Background Currently we have biological treatments for control juvenile idiopathic arthritis (JIA), we have specific protocols that help us to handle, and do not know the exact time they keep these treatment, which conducted this study survival the biological agent.
Objectives The purpose this work is describe the survival time of biological drugs used in patients diagnosed with JIA, excluding the form systemic, in a pediatric unit of a children's hospital in the last 5 years.
Methods Descriptive analytic study of patients diagnosed with JIA (non-systemic) (as proposed by ILAR nomenclature, Edmonton 2001), who received biological treatment from 1 January 2010 to 30 June 2015. It considered as an event end the suspension of treatment by state remission or change to regimen decrease. Statistical analysis performed using the Kaplan-Meier and log rank test with SPSS.19.0 program.
Results Total 90 patients diagnosed with JIA with biological treatment in the last 5 years, 2/3 female (60 girls, 66.7%), 1/3 male (30 boys, 33.3%), mean age 5 years 2 months (minimum: 1 year 11 months, maximum: 15 years 6 months). The distribution of JIA: Oligoarticular arthritis 40% (42 patients). Polyarticular RF negative arthritis 22.9% (24 patients). Enthesitis-Related arthritis 15.2% (16 patients). Polyarticular RF positive arthritis 3.8% (4 patients). Psoriatic arthritis 3.8% (4 patients).

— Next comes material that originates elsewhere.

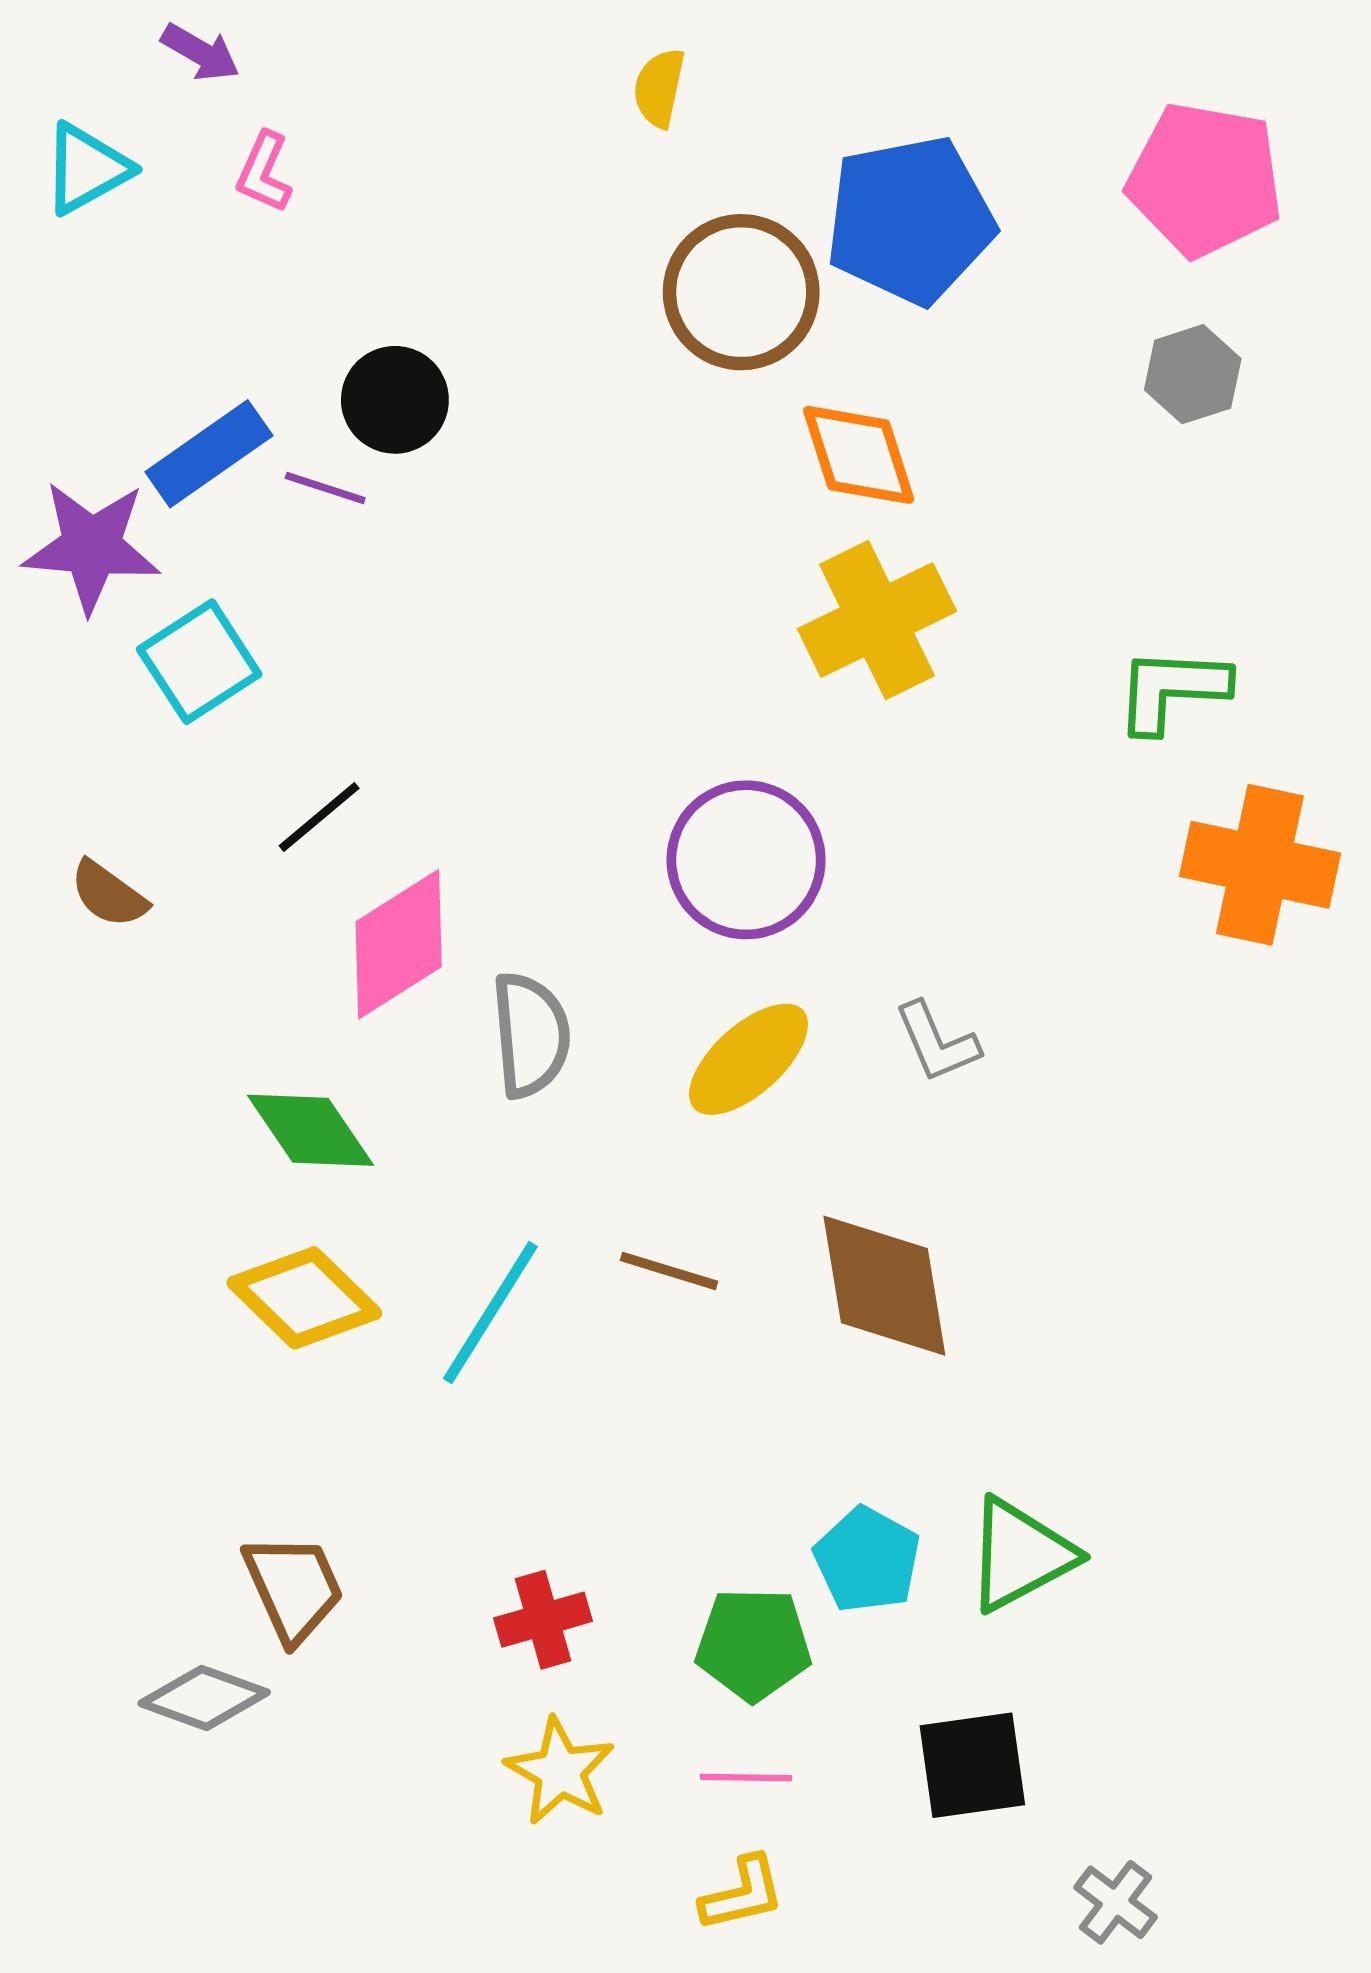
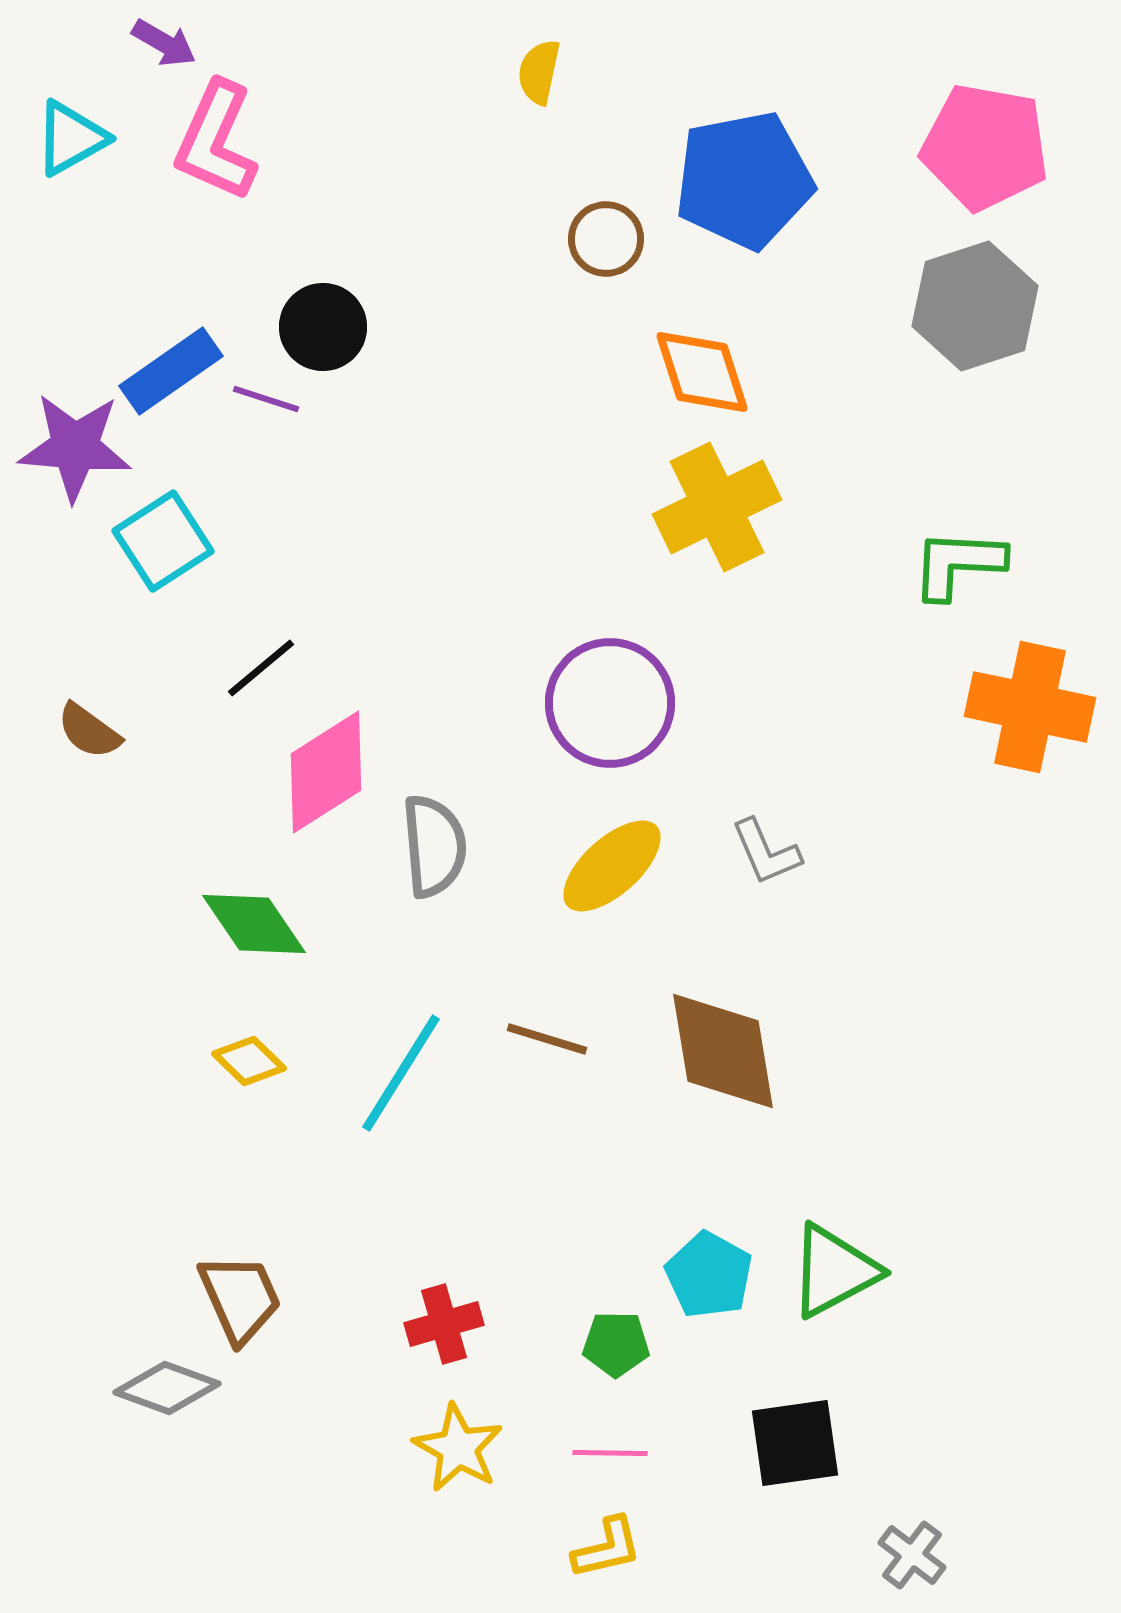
pink L-shape: (264, 172) -> (216, 141), size x1.8
brown circle: (741, 292) -> (606, 239), size x0.6
gray hexagon: (1193, 374) -> (975, 306), size x1.6
yellow diamond: (304, 1298) -> (249, 1061), size x0.6
green pentagon: (753, 1644) -> (616, 1344), size x0.7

Total 100 treatments: 49% adalimumab, 46% etanercept, 5% Tocilizumab. Median time of 36 months overall monitoring (SD ± 21.8). Continue with the drug 45 patients, 45 achieved remission or regimen decrease (23 adalimumab, 20 etanercept, 2 tocilizumab), replaced by inefficiency 7, suspended for toxicity 3. Namely 45 and 55 censored events cases.
Medians for survival time: 56 months adalimumab (95% CI 46.5–65.5), 48 months etanercept (95% CI 38.8–57.2), Tocilizumab 46 months.
The comparison between the survival curves of etanercept and adalimumab (Logrank) was 0.092 (p=0.762).
Conclusions The time when “survive” (remain) biological treatment are significantly prolonged, over 4 years, with little difference between the two treatments used (etanercept and adalimumab). In addition, it can be deduced that serious side effects are rare, since in this cohort were replaced only in three cases by significant adverse effects.
No significant differences in the comparison of the survival curves of the main biological treatments used were found.